Great to be here, Colin.

Colin Jost: Great to have you, Leslie. Now, do you think that gender roles are changing?

Leslie Jones: Hell, yeah, you tall glass of egg-whites.

[Cut to Leslie Jones]

Gender roles are changing. Especially men, because y’all man-bitches now. You know those little hair-less boys crammed into skinny jeans texting about their feelings with emojis? Emojis! I don’t want no damn smiley face or no thumbs up, and no man should ever be sending me the word “Yay”. Not even if you on a roller-coaster. This one dude that I was sexed in with, he sent me that little eggplant. And I was like, “That’s racist.” But then my friend told me that eggplant was supposed to be a penis. And I was like, “What penises are you looking at?” Don’t send me vegetables. Send me some real.

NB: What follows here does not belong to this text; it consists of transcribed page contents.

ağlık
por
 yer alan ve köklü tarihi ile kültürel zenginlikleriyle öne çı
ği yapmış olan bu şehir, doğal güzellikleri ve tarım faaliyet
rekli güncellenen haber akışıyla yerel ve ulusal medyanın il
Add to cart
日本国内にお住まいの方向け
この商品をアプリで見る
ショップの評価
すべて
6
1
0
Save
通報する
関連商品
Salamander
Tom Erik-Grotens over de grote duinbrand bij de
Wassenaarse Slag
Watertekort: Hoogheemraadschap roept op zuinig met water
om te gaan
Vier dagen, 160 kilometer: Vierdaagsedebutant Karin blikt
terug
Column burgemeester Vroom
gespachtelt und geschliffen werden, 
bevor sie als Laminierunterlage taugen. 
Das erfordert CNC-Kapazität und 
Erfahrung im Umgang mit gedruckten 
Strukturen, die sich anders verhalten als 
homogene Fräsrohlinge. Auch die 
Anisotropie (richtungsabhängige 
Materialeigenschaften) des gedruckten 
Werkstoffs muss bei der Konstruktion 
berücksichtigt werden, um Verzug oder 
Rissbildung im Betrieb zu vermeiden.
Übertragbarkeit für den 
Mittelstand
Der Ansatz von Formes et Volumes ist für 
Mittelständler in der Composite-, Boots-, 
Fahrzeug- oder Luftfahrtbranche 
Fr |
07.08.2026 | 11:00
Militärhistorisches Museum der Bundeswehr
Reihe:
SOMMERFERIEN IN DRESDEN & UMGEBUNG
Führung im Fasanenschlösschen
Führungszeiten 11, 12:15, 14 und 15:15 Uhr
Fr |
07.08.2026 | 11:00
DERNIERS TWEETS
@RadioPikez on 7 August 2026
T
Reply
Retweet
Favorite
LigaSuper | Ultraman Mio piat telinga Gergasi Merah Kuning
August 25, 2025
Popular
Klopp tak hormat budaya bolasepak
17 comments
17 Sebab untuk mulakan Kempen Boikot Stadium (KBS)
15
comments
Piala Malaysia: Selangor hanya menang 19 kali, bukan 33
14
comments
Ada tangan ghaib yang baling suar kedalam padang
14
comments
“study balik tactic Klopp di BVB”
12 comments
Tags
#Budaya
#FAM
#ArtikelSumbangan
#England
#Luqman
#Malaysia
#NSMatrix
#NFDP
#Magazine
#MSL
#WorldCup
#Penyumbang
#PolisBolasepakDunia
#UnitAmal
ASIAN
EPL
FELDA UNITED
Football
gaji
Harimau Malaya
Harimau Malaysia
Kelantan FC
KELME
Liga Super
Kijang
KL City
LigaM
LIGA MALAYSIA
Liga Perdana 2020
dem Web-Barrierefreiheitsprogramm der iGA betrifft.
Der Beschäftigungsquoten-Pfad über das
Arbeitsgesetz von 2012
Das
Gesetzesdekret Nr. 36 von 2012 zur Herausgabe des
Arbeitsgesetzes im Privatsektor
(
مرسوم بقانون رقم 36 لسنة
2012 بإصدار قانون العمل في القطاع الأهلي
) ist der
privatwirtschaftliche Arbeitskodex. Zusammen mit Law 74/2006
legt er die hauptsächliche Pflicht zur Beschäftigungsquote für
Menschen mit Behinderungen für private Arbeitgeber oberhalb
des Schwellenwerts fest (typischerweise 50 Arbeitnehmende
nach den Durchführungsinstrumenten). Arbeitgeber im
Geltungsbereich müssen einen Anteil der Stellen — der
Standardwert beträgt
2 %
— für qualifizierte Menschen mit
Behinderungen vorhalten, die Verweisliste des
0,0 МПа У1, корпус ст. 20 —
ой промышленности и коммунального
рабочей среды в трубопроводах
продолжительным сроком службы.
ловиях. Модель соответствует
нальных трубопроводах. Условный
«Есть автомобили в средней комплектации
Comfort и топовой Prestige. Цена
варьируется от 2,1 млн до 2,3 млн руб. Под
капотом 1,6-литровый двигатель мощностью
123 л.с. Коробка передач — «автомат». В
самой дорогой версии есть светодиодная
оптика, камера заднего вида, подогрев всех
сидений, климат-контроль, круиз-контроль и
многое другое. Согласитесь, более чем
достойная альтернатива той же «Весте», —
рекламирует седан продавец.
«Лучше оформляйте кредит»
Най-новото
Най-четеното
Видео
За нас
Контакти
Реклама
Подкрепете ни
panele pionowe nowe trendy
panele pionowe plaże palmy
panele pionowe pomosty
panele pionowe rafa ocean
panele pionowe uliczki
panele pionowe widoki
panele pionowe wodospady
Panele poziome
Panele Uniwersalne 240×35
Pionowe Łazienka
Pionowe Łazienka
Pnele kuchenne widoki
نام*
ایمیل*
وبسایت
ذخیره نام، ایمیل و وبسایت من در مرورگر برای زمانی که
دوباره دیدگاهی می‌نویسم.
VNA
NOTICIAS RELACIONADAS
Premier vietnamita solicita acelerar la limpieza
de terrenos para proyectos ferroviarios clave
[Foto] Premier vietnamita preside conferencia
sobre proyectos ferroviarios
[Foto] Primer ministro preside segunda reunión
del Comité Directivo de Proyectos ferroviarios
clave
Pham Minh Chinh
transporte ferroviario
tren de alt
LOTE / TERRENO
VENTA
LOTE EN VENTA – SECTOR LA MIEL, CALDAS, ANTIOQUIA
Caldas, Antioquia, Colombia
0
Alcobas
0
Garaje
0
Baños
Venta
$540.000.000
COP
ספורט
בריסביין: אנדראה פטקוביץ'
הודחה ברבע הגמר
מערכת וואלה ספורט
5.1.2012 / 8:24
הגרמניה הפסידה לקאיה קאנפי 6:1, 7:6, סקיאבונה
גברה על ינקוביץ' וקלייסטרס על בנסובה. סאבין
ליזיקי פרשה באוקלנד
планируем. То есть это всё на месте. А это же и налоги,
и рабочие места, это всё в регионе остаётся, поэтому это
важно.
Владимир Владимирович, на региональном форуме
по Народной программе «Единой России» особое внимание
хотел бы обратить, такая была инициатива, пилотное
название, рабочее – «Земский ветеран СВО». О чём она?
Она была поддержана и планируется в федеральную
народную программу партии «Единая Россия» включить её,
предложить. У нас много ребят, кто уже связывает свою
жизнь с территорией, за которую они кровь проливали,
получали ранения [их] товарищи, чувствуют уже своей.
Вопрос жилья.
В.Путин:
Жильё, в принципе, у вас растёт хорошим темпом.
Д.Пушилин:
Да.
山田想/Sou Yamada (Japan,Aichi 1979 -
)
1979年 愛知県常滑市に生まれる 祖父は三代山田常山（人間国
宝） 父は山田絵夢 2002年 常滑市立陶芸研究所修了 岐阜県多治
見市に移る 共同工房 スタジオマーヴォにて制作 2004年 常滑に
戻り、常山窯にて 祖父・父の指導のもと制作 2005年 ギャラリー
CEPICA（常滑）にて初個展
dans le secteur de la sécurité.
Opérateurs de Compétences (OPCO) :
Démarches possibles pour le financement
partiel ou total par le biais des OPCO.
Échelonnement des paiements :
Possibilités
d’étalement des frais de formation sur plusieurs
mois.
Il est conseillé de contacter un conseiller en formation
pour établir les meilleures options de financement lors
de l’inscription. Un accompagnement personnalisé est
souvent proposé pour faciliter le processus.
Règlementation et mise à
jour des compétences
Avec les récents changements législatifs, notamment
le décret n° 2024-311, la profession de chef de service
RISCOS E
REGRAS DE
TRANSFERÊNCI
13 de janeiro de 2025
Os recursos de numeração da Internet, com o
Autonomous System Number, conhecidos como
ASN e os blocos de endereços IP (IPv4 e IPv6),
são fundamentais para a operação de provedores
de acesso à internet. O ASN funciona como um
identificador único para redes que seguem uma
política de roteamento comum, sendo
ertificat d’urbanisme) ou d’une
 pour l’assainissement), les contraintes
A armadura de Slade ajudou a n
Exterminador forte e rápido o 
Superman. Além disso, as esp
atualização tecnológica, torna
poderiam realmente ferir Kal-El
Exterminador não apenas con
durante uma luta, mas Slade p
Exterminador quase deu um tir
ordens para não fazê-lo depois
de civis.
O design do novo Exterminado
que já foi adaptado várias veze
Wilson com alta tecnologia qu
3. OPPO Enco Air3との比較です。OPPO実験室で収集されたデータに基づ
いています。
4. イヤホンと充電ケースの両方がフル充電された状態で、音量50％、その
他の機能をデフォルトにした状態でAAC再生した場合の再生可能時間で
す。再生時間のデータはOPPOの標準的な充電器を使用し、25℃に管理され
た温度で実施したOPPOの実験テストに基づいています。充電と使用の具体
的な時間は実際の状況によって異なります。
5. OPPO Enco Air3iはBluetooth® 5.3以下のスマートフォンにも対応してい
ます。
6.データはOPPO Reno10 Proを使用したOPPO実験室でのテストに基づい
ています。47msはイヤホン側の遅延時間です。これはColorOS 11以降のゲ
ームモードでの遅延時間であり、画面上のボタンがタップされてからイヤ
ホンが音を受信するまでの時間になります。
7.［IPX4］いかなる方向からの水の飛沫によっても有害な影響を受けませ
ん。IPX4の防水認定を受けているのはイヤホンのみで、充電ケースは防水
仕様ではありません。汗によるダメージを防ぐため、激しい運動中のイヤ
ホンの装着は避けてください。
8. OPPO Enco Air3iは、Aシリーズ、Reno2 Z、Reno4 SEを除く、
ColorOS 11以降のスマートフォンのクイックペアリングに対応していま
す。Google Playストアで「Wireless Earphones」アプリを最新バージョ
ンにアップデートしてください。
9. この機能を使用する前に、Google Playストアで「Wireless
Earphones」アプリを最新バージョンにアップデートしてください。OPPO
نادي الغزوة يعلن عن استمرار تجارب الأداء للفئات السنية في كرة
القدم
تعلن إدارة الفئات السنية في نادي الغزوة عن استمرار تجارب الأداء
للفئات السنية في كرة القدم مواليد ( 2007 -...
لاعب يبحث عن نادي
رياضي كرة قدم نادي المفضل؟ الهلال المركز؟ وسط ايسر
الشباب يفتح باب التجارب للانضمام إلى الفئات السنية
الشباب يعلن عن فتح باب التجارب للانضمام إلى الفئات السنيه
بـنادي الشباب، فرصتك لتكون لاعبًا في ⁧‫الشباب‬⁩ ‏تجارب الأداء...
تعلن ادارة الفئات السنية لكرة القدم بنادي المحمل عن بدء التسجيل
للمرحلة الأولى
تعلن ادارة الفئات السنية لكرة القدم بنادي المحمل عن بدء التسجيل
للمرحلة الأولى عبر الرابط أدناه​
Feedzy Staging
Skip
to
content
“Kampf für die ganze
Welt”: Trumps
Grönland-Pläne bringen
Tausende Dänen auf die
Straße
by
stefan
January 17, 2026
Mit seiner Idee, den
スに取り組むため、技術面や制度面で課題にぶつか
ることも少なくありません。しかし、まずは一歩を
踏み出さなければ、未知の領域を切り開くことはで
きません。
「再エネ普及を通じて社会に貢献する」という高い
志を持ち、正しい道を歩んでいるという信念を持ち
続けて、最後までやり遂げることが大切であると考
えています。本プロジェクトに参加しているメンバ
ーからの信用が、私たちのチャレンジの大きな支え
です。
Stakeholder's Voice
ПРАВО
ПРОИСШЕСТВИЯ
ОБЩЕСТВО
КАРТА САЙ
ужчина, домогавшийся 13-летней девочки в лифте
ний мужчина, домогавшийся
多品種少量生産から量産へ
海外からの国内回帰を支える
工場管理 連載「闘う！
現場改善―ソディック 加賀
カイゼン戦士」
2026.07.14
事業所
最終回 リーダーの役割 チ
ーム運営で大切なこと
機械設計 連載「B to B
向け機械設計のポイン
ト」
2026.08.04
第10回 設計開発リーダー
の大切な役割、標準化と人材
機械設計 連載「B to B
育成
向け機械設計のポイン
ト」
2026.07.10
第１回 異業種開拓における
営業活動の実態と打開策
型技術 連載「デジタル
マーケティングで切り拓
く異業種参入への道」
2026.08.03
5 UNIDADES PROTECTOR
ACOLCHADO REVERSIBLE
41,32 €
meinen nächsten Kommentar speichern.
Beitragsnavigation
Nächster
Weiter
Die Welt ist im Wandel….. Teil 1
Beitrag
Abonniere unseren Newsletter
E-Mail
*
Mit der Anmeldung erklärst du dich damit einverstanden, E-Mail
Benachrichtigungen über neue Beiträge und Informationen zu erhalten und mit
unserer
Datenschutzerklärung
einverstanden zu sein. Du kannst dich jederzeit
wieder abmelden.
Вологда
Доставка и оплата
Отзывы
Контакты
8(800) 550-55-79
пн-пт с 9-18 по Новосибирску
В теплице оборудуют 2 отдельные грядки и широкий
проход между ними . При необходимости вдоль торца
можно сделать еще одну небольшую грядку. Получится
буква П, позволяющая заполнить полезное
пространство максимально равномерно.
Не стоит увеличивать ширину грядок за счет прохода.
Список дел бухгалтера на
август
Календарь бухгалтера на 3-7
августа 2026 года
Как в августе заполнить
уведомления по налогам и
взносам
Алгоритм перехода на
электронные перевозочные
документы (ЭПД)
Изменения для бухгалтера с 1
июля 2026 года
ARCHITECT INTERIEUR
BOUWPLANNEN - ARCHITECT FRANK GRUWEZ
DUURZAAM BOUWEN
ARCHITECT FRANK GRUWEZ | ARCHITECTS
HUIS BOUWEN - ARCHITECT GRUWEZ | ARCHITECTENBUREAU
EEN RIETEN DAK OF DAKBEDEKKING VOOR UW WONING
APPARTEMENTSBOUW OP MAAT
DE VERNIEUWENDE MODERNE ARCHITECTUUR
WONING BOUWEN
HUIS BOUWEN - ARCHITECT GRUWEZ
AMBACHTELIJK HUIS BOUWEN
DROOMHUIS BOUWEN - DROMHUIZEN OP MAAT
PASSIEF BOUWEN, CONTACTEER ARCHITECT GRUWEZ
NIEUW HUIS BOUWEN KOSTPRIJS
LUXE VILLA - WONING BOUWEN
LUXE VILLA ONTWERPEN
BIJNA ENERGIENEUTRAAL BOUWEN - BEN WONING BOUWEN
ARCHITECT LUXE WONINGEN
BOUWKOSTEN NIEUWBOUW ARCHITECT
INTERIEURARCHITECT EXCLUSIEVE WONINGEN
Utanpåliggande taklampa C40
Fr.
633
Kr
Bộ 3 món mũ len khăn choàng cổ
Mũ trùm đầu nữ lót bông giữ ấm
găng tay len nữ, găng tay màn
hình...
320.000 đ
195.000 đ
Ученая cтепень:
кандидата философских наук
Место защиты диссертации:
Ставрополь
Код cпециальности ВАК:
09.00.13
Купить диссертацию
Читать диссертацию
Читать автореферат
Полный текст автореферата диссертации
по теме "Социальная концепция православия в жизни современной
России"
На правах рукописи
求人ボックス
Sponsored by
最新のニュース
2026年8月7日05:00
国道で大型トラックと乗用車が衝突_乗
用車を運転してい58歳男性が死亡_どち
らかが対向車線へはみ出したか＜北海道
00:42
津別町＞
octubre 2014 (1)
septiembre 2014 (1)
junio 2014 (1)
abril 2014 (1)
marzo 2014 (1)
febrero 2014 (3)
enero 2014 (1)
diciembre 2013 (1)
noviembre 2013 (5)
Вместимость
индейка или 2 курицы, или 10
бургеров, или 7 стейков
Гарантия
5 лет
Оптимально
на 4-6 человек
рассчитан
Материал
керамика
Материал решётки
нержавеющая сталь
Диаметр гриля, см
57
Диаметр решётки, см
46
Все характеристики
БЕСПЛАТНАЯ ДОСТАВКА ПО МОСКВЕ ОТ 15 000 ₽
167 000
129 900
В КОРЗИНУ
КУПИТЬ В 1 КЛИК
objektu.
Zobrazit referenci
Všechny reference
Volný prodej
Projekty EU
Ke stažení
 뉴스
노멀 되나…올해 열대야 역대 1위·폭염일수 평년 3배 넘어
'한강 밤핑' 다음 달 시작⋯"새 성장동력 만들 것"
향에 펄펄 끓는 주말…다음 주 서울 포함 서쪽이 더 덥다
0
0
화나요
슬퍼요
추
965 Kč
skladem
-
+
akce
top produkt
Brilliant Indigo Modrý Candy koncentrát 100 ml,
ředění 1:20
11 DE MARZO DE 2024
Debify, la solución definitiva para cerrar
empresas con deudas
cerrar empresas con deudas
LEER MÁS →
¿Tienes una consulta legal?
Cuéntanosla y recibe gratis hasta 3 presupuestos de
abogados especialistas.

[Cut to Leslie Jones and Colin Jost]

Colin Jost: Okay now, so Leslie, you want guys to send you pictures of their junk?

Leslie Jones: You’re damn right I do, you tingly white crisp-strip thing. I just want to have you in all night.

Colin Jost: Oh! Well, right back at you, you delicious chocolate–

Leslie Jones: No, stop!

Colin Jost: No? Okay.

Leslie Jones: It only work when I do it.

Colin Jost: I get that.

Leslie Jones: When I do it, it roll.

Colin Jost: I apologize.

[Cut to Leslie Jones]

Leslie Jones: Listen man-bitches. Don’t send me in any pictures of that shaved junk either. I want it to be a mess down there. Not that smooth polished junk like you don’t wanna get a scratch on coz I’m going to scratch it up. I even went to Italy and they was just man-bitches with accents, Colin. I mean, there was this one little dude who started kissing me, but then his drunk friend started puking everywhere. So, my little pies on had to take him home. And that’s what a man-bitch does. You know what I’m saying? Coz a real man leaves his sick friend on the couch and takes me upstairs and put his gladiator into my Colosseum.

[Cut to Leslie Jones and Colin Jost]

Colin Jost: Leslie Jones, everyone.

Leslie Jones: Are you entertained?

[Cut to Michael Che]

Michael Che: That was about gender roles.